EXERCISE GOAL: Output the data below only from the line containing "Meer gemist" up to and including the line containing "dia a dia corrido.", exact and with the pictures left out.

(Recorded data)

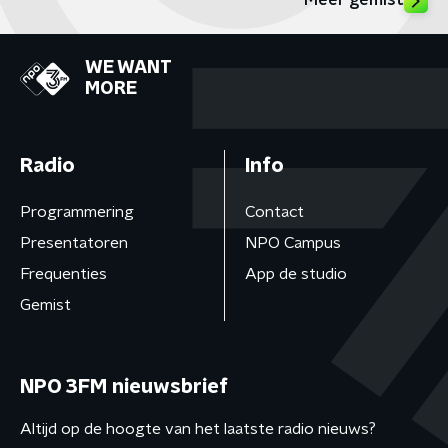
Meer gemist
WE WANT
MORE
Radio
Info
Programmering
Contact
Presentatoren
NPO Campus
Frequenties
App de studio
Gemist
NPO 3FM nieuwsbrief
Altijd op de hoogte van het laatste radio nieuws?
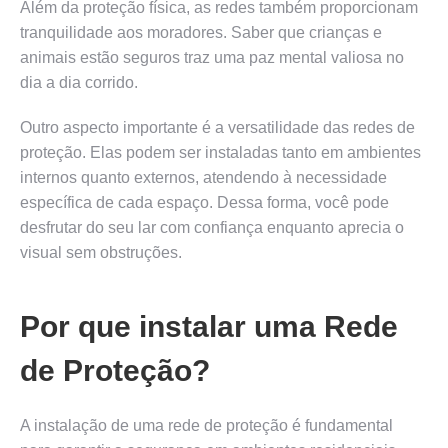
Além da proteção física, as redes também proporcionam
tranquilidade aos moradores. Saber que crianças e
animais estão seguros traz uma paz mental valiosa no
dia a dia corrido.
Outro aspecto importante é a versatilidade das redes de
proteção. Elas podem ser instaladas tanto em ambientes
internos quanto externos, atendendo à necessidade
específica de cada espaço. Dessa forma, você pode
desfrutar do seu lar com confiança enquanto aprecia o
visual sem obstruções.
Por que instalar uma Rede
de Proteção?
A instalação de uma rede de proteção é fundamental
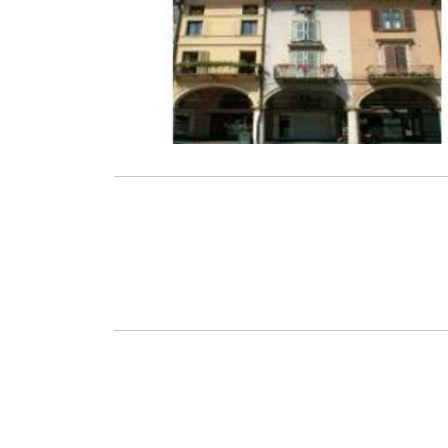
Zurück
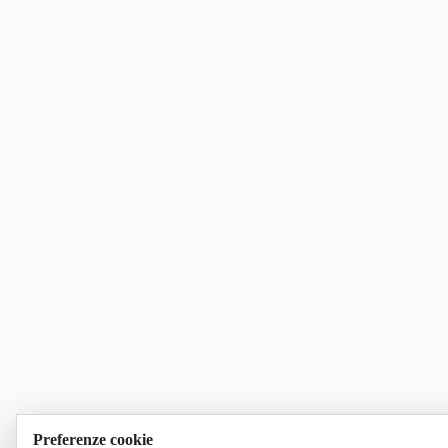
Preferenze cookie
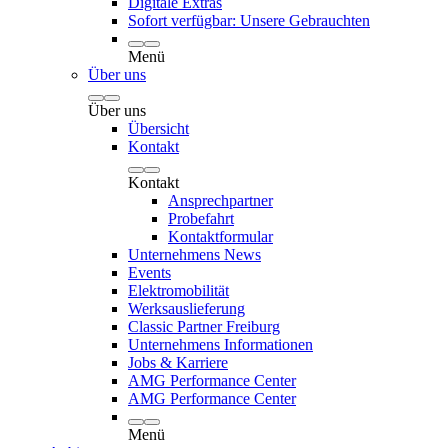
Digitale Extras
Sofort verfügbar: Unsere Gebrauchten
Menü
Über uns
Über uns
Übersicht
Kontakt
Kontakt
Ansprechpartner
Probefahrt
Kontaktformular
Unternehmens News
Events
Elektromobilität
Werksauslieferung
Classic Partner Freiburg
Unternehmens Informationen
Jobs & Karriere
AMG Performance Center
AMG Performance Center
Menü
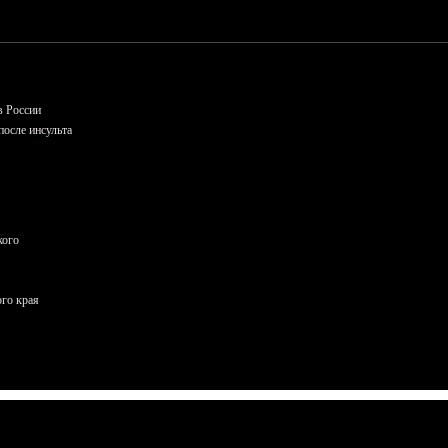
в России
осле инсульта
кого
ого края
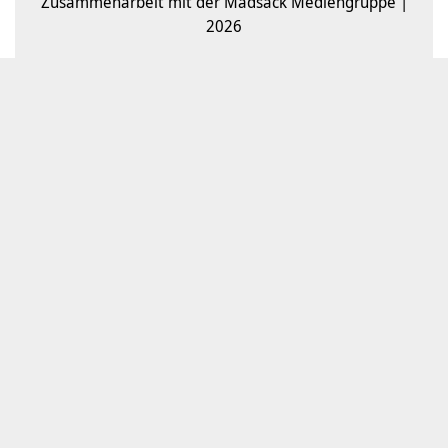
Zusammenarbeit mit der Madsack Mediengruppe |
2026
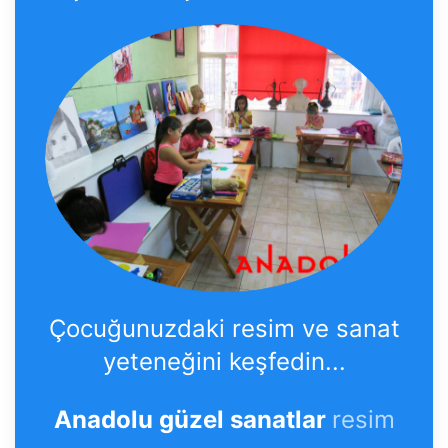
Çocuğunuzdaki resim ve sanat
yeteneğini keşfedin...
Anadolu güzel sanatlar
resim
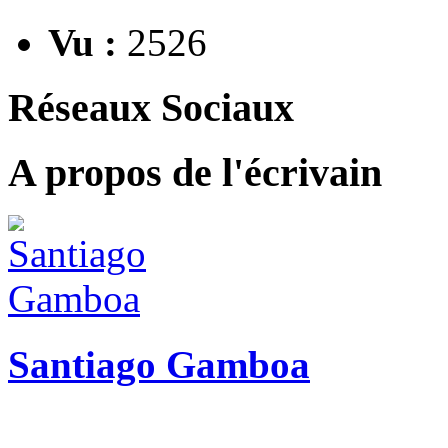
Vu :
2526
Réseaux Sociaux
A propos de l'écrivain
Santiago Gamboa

==

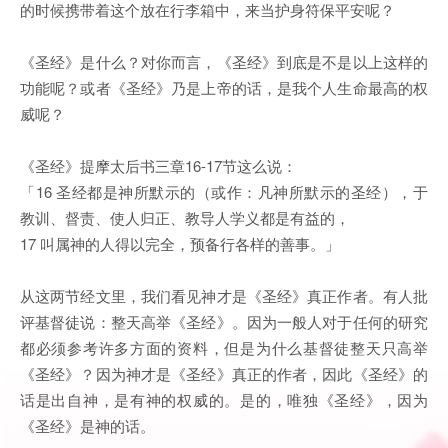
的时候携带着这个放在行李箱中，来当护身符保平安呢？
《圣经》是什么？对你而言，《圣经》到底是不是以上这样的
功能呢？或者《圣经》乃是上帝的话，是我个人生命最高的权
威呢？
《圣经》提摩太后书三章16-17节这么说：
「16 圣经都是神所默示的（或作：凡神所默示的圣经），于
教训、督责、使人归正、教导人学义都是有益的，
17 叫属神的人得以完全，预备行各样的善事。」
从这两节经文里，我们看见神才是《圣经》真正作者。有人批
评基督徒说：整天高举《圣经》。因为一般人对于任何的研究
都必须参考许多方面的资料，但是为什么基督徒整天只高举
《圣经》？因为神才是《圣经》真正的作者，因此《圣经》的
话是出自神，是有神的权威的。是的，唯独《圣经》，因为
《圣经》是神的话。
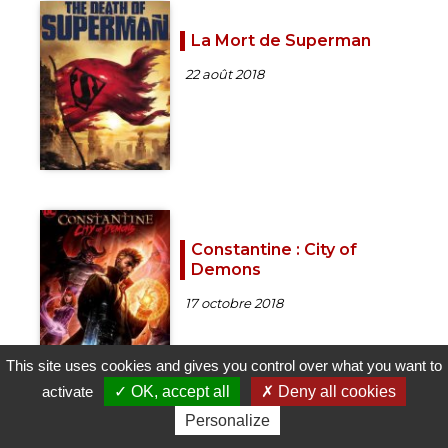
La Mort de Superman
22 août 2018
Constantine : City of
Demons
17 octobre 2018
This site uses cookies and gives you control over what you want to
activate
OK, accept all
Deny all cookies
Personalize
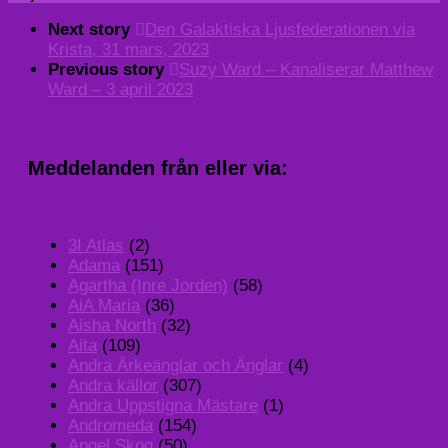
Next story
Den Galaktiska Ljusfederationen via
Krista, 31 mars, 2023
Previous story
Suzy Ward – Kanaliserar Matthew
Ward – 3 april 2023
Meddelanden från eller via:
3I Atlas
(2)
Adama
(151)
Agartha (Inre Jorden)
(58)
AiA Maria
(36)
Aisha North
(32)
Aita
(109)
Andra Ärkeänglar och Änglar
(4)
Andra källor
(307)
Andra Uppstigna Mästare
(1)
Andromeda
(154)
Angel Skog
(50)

==

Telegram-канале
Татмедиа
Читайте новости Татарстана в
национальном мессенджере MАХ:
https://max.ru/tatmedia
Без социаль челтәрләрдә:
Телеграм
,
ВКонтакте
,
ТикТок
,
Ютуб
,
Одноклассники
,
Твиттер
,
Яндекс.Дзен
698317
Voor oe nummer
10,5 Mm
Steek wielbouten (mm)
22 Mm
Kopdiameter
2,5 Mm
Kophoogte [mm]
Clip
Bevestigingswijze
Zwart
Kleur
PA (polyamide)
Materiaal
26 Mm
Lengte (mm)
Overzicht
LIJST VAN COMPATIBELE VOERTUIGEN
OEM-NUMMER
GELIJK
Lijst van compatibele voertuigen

OUTPUT BELOW:
Meer gemist
WE WANT
MORE
Radio
Info
Programmering
Contact
Presentatoren
NPO Campus
Frequenties
App de studio
Gemist
NPO 3FM nieuwsbrief
Altijd op de hoogte van het laatste radio nieuws?
Além da proteção física, as redes também proporcionam
tranquilidade aos moradores. Saber que crianças e
animais estão seguros traz uma paz mental valiosa no
dia a dia corrido.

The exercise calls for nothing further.